**Directions for this task**. Note how many lines in these entries contain "những", and reply with that number alone.

**Input material**.
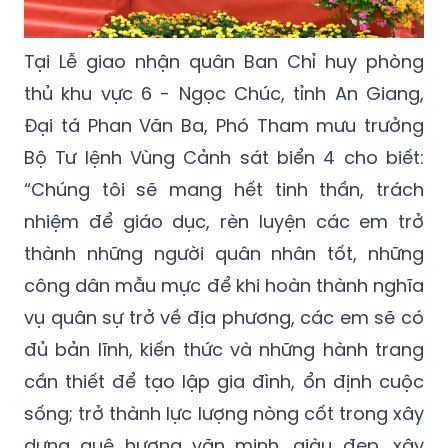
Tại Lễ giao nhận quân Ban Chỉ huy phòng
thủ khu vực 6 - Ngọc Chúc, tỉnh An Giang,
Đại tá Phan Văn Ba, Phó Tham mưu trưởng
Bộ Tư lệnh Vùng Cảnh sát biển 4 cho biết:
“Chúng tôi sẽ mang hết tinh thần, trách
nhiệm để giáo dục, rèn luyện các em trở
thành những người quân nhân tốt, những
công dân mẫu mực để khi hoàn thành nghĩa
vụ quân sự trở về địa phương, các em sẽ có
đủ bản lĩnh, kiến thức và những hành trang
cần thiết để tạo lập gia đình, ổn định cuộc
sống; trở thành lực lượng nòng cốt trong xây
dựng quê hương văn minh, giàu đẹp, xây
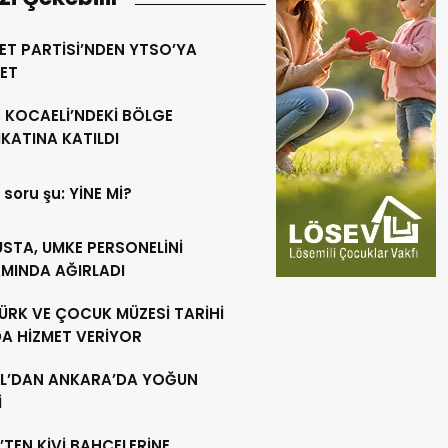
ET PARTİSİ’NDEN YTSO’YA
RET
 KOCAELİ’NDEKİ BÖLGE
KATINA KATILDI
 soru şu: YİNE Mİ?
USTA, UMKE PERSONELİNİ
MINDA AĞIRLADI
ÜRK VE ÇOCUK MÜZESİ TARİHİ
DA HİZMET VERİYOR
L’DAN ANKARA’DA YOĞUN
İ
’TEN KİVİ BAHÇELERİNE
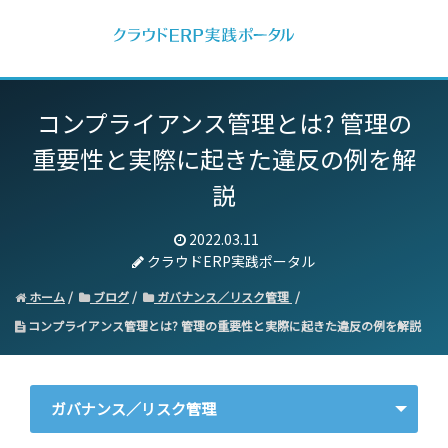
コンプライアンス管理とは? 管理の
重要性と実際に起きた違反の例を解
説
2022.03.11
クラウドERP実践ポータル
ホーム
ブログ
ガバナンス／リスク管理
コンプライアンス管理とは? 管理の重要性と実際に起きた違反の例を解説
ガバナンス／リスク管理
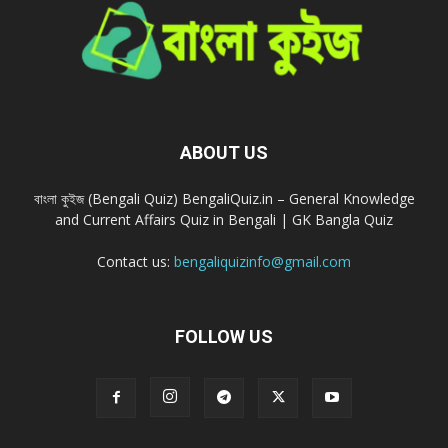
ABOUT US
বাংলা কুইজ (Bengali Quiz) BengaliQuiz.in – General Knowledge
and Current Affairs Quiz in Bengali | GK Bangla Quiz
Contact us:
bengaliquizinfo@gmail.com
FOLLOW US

**Exercise output**. 2